Patriotism, Sports, and the Imperialization of Early Christian Imagery

From "The Private Art of Early Christians" by Peter Brown (New York Review of Books, 20 March 2008, 49-53), which describes the exhibition "Picturing the Bible: The Earliest Christian Art" at the Kimbell Art Museum in Fort Worth, Texas:

...[O]ne of the revelations of the catacombs is the extent to which Christians participated, with little sense of incongruity, in the one feature of urban life which their clergy had always condemned as irremediably profane. They frequently went to the games at the Circus Maximus and in the Colosseum.... In the fourth century, Christians were pulled into those moments of high excitement. Grooms and their circus horses appear on many Christian tombs....

We must always remember that fourth-century Christians went to the games not because they were incurably frivolous. The opposite was true. They went because they were patriots. In Rome, the games had always been the emperor's games. They were now laid on by Christian emperors. For a Christian to attend them was a gesture of loyalty. It was on the crowded seats of the Circus Maximus, surrounded by their fellow members of the proud Roman people, that the average Roman—Christian, Jew, or pagan—would have felt, at high moments of procession, that they were truly "One Nation under God." They did not necessarily feel this as intensely in the churches. Indeed, none other than Pope Leo I (440–461) was shocked to learn that many members of his congregation believed that it was the circus games, still celebrated with due pomp and ceremony, and not the supernatural protection of Saints Peter and Paul that had kept Rome safe in an age of barbarian invasion....

It is well known that in 312, the year of his conversion, the emperor Constantine hit on the chi-rho monogram as his own very special image of power.

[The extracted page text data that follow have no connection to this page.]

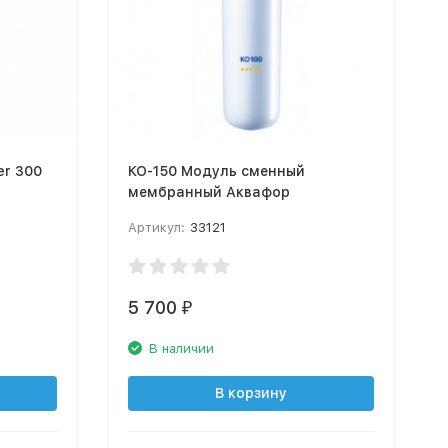
er 300
КО-150 Модуль сменный
мембранный Аквафор
Артикул:
33121
5 700
₽
В наличии
В корзину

He was convinced that he had seen a vision of the Cross in the sky. But what he promoted for use in his army, as a standard and an emblem on shields, was this "logo" of Christ that was deemed all the more powerful for being a little mysterious, although any Christian would have recognized what it meant. It had brought Constantine's troops victory outside Rome. It continued to do so in a series of bloodthirsty civil wars that probably killed more Roman professional soldiers, in the conflicting armies, than ever perished at the hands of barbarians. Thus the peace of the Church and the subsequent Christianizing of the Roman world were ushered in under the protection of a symbol of good fortune and victory that had as little to do with the Bible (except, of course, for its play on the name of Christ) as a circus horse.

In a masterly contribution, Johannes Deckers spells out the implications of Constantine's decision. In architecture, in coinage, in large-scale representations as in small, we can follow Constantine and his successors as they groped toward forms of visual expression that seemed to be worthy of the emperors' new god: "Christ had to be of imperial stature."...

Two rooms later, in the last part of the exhibition, we see the ultimate symbol of Christ's power at its fullest development—a fragment of the Cross itself placed in a cross of gold studded with gems, given to Rome by the emperor Justin II sometime between 568 and 574 [pictured above].... Glowing in the dark with barbaric splendor, this was still a Cross of victory. As the inscription made clear, this was the Cross on which Christ had "subdued [death] the enemy of mankind." It was also a Cross calculated to keep human enemies (of which there were all too many by that time) away from the walls of Rome.